[Page-level text extractions]
◇ ◇ ◇ ◇ ◇

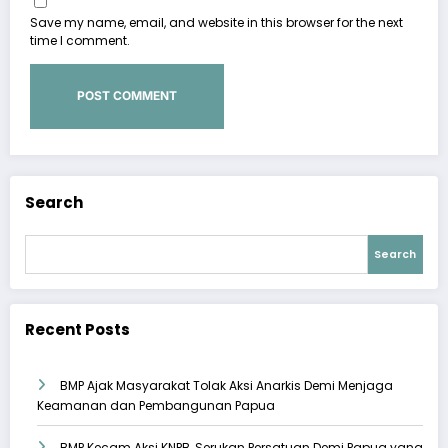
Save my name, email, and website in this browser for the next
time I comment.
Search
Search
Recent Posts
BMP Ajak Masyarakat Tolak Aksi Anarkis Demi Menjaga
Keamanan dan Pembangunan Papua
BMP Kecam Aksi KNPB, Serukan Persatuan Demi Papua yang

◇ ◇ ◇ ◇ ◇

Description of the task
Take the data above and repeat it exactly, leaving each picture out.

Response for this exercise
Save my name, email, and website in this browser for the next
time I comment.
Search
Search
Recent Posts
BMP Ajak Masyarakat Tolak Aksi Anarkis Demi Menjaga
Keamanan dan Pembangunan Papua
BMP Kecam Aksi KNPB, Serukan Persatuan Demi Papua yang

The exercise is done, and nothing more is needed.